Niu Chuang, Cong Wenxiang, Fan Feng-Lei, Shan Hongming, Li Mengzhou, Liang Jimin, Wang Ge
Department of Biomedical Engineering, Rensselaer Polytechnic Institute, Troy, NY 12180 USA.
Department of Biomedical Engineering, Rensselaer Polytechnic Institute, and now is with the Institute of Science and Technology for Brain-inspired Intelligence and MOE Frontiers Center for Brain Science, Fudan University, Shanghai 200433, China, and also with the Shanghai Center for Brain Science and Brain-Inspired Technology, Shanghai 201210, China.
IEEE Trans Radiat Plasma Med Sci. 2022 Jul;6(6):656-666. doi: 10.1109/trpms.2021.3122071. Epub 2021 Oct 21.

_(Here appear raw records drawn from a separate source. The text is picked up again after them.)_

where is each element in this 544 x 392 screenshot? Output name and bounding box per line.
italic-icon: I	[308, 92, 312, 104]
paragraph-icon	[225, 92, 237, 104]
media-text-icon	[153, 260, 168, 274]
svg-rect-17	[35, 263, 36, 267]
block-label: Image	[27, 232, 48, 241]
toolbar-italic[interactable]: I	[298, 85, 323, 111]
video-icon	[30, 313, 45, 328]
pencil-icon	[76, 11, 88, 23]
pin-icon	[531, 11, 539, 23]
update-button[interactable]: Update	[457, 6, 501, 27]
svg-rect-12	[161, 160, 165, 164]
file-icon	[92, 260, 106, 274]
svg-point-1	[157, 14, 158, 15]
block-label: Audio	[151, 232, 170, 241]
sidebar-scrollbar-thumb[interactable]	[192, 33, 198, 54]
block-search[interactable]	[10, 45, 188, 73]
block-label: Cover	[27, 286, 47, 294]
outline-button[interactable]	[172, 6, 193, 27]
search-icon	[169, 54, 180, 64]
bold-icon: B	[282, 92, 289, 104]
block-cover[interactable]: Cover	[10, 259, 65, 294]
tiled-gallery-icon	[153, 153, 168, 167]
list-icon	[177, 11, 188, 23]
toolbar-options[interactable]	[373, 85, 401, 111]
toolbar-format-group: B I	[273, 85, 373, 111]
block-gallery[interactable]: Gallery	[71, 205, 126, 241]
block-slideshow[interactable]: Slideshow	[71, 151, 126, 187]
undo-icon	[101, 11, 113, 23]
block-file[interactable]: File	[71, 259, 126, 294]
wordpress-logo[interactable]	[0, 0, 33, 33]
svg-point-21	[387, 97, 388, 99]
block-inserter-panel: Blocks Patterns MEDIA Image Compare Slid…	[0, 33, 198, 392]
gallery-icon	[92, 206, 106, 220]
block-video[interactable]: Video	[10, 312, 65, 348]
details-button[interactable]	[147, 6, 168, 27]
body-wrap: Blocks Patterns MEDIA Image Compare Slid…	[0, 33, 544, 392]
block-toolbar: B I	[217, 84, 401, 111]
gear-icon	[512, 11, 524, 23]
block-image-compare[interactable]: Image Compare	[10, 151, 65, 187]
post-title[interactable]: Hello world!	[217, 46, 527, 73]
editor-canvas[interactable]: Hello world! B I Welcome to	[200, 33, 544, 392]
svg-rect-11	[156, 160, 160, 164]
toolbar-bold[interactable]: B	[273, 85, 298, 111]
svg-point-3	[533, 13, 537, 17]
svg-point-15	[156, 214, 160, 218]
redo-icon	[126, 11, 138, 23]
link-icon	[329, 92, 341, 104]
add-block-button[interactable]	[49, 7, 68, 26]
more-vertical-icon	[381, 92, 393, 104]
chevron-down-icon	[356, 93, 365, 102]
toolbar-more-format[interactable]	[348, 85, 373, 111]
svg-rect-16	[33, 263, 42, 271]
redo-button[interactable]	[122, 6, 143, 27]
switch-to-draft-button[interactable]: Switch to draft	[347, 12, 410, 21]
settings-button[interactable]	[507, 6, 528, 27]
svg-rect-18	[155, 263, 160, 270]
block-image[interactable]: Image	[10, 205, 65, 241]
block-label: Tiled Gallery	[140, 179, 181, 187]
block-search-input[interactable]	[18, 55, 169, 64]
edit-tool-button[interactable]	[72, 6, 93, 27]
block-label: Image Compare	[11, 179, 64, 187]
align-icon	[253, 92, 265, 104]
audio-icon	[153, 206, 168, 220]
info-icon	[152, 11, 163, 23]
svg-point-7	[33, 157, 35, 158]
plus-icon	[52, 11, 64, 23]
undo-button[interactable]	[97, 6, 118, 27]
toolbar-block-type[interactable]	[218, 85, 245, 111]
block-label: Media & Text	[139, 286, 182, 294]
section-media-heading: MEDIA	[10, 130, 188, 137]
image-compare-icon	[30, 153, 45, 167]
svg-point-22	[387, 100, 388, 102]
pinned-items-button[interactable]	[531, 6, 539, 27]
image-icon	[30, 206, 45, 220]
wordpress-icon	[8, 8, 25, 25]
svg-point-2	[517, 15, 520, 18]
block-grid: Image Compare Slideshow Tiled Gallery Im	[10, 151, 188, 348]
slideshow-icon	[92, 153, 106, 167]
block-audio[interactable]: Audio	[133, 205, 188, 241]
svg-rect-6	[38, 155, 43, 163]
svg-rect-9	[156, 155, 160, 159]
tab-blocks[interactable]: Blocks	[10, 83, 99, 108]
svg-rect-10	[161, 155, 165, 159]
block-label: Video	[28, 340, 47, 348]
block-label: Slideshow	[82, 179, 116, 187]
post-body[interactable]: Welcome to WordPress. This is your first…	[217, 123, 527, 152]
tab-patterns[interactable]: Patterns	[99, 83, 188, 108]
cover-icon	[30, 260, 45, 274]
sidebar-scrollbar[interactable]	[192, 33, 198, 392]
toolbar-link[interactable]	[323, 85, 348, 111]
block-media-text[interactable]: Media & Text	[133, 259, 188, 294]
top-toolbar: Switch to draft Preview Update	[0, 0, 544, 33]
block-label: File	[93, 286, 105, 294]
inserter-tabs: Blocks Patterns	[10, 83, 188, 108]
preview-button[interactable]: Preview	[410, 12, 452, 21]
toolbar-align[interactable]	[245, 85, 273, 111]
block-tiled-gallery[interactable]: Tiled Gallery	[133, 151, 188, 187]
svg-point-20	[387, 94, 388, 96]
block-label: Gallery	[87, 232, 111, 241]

Deep neural network based methods have achieved promising results for CT metal artifact reduction (MAR), most of which use many synthesized paired images for supervised learning. As synthesized metal artifacts in CT images may not accurately reflect the clinical counterparts, an artifact disentanglement network (ADN) was proposed with unpaired clinical images directly, producing promising results on clinical datasets. However, as the discriminator can only judge if large regions semantically look artifact-free or artifact-affected, it is difficult for ADN to recover small structural details of artifact-affected CT images based on adversarial losses only without sufficient constraints. To overcome the illposedness of this problem, here we propose a low-dimensional manifold (LDM) constrained disentanglement network (DN), leveraging the image characteristics that the patch manifold of CT images is generally low-dimensional. Specifically, we design an LDM-DN learning algorithm to empower the disentanglement network through optimizing the synergistic loss functions used in ADN while constraining the recovered images to be on a low-dimensional patch manifold. Moreover, learning from both paired and unpaired data, an efficient hybrid optimization scheme is proposed to further improve the MAR performance on clinical datasets. Extensive experiments demonstrate that the proposed LDM-DN approach can consistently improve the MAR performance in paired and/or unpaired learning settings, outperforming competing methods on synthesized and clinical datasets.
基于深度神经网络的方法在CT金属伪影减少(MAR)方面取得了有前景的成果,其中大多数方法使用许多合成的配对图像进行监督学习。由于CT图像中的合成金属伪影可能无法准确反映临床中的对应情况,因此直接针对未配对的临床图像提出了一种伪影解缠网络(ADN),在临床数据集上产生了有前景的结果。然而,由于鉴别器只能判断大区域在语义上是否看起来无伪影或受伪影影响,仅基于对抗损失而没有足够约束的情况下,ADN很难恢复受伪影影响的CT图像的小结构细节。为了克服这个问题的不适定性,在此我们提出一种低维流形(LDM)约束解缠网络(DN),利用CT图像的补丁流形通常是低维的图像特征。具体而言,我们设计了一种LDM-DN学习算法,通过优化ADN中使用的协同损失函数来增强解缠网络,同时将恢复的图像约束在低维补丁流形上。此外,从配对和未配对数据中学习,提出了一种有效的混合优化方案,以进一步提高临床数据集上的MAR性能。大量实验表明,所提出 的LDM-DN方法在配对和/或未配对学习设置中可以持续提高MAR性能,在合成数据集和临床数据集上均优于竞争方法。